Na prática, isso significa que os países doadores não têm interferência sobre o tipo de projeto financiado com as doações. Da mesma forma, os governos da Noruega e da Alemanha também não puderam interferir nas decisões do governo Bolsonaro que inviabilizaram o funcionamento do fundo desde 2019.
Na época, o então ministro do Meio Ambiente Ricardo Salles convocou uma coletiva de imprensa para anunciar que tinha “suspeitas” nos contratos aprovados pelo fundo, e que eles seriam submetidos a um “pente fino”. Essa revisão de contratos, no entanto, não encontrou nenhuma irregularidade. Diante das mudanças na governança do fundo, os governos da Noruega e da Alemanha congelaram novas doações e repasses.

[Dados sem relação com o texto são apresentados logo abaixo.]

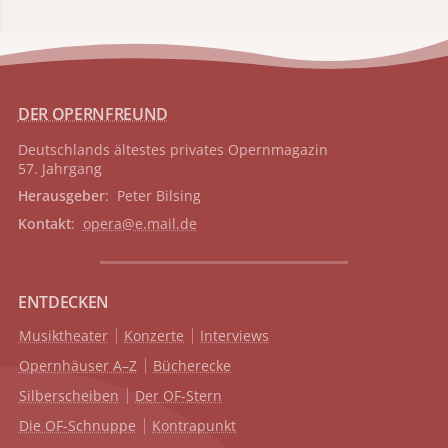
DER OPERNFREUND
Deutschlands ältestes privates
Opernmagazin
57. Jahrgang
Herausgeber
: Peter Bilsing
Kontakt
:
opera@e.mail.de
ENTDECKEN
Musiktheater
Konzerte
Interviews
Opernhäuser A–Z
Bücherecke
Silberscheiben
Der OF-Stern
Die OF-Schnuppe
Kontrapunkt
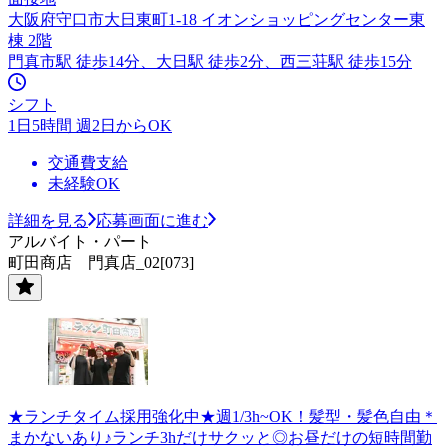
大阪府守口市大日東町1-18 イオンショッピングセンター東
棟 2階
門真市駅 徒歩14分、大日駅 徒歩2分、西三荘駅 徒歩15分
シフト
1日5時間 週2日からOK
交通費支給
未経験OK
詳細を見る
応募画面に進む
アルバイト・パート
町田商店 門真店_02[073]
★ランチタイム採用強化中★週1/3h~OK！髪型・髪色自由＊
まかないあり♪ランチ3hだけサクッと◎お昼だけの短時間勤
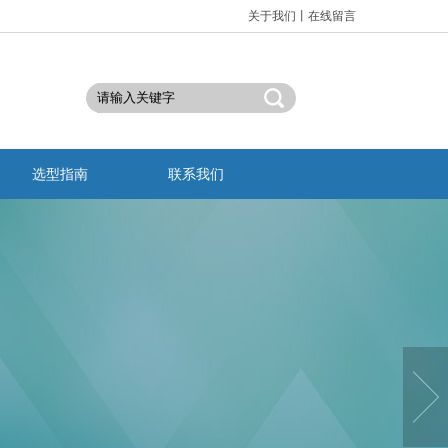
关于我们
丨
在线留言
选型指南
联系我们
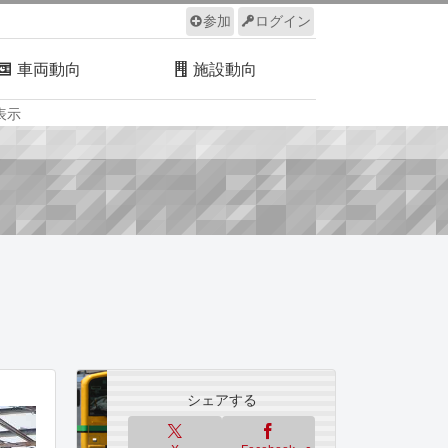
参加
ログイン
車両動向
施設動向
表示
ルール
サイトについて
シェアする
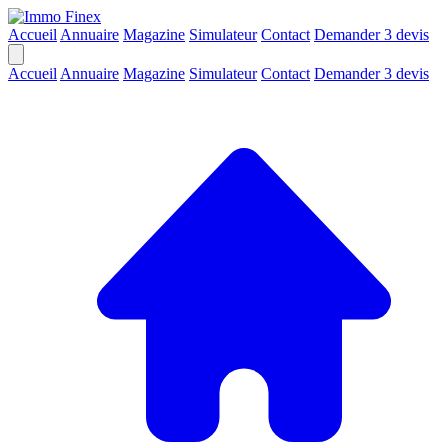
Accueil
Annuaire
Magazine
Simulateur
Contact
Demander 3 devis
Accueil
Annuaire
Magazine
Simulateur
Contact
Demander 3 devis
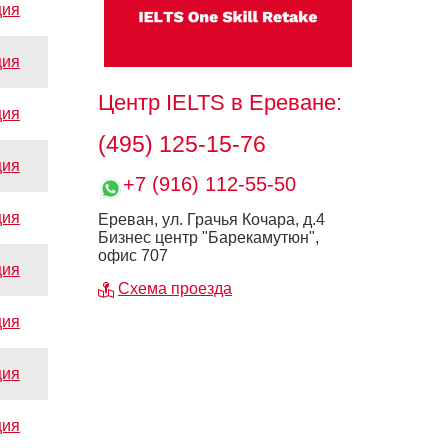
ция
ция
Центр IELTS
в Ереване:
ция
(495) 125-15-76
ция
+7 (916) 112-55-50
ция
Ереван, ул. Грачья Кочара, д.4
Бизнес центр "Барекамутюн",
офис 707
ция
Схема проезда
ция
ция
ция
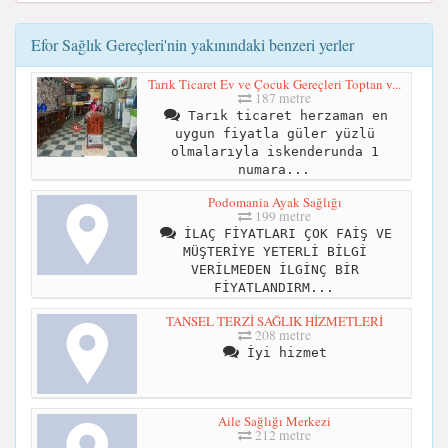
Efor Sağlık Gereçleri'nin yakınındaki benzeri yerler
Tarık Ticaret Ev ve Çocuk Gereçleri Toptan v...
187 metre
Tarık ticaret herzaman en
uygun fiyatla güler yüzlü
olmalarıyla iskenderunda 1
numara...
Podomania Ayak Sağlığı
199 metre
İLAÇ FİYATLARI ÇOK FAİŞ VE
MÜŞTERİYE YETERLİ BİLGİ
VERİLMEDEN İLGİNÇ BİR
FİYATLANDIRM...
TANSEL TERZİ SAĞLIK HİZMETLERİ
208 metre
İyi hizmet
Aile Sağlığı Merkezi
212 metre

Desde sua criação, o Fundo Amazônia já financiou 102 projetos e desembolsou, até o final de 2021, R$ 1,49 bilhões. De acordo com relatórios do próprio fundo, 207 mil pessoas – a maioria delas moradores da Amazônia legal – foram impactadas por ações bancadas pelo instrumento. As propostas já renderam R$ 254 milhões em receitas obtidas com a comercialização de produtos em projetos de desenvolvimento sustentável da floresta.
Procurados pela reportagem, os governos da Alemanha e da Noruega não deram detalhes sobre as negociações para a retomada do fundo. Em nota, o Ministério da Cooperação e Desenvolvimento Econômico da Alemanha disse apenas que “está confiante de que novos projetos podem ser iniciados no início de 2023”.
“A Alemanha está preparada para uma participação renovada no Fundo assim que as estruturas de governança forem restabelecidas e o Fundo estiver operacional novamente. O diálogo sobre os próximos passos e o processo de reativação já foi iniciado e será intensificado com o novo governo eleito”, disse um porta-voz da pasta.
Já o governo da Noruega disse apenas que atualmente está “em diálogo com as partes interessadas relevantes sobre os próximos passos do Fundo Amazônia”.